[Instructions for the task]: Scan the entries that follow and copy out every line containing "votre".

Stored data entries:
+++
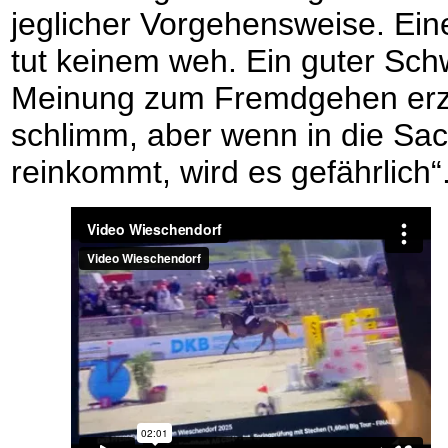
jeglicher Vorgehensweise. Eine
tut keinem weh. Ein guter Sch
Meinung zum Fremdgehen erzähl
schlimm, aber wenn in die Sa
reinkommt, wird es gefährlich“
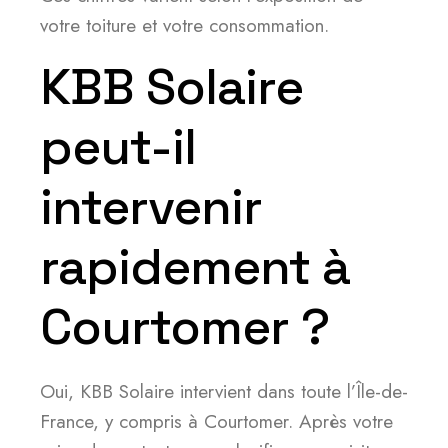
votre toiture et votre consommation.
KBB Solaire
peut-il
intervenir
rapidement à
Courtomer ?
Oui, KBB Solaire intervient dans toute l’Île-de-
France, y compris à Courtomer. Après votre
+++
[Written reply]:
votre toiture et votre consommation.
France, y compris à Courtomer. Après votre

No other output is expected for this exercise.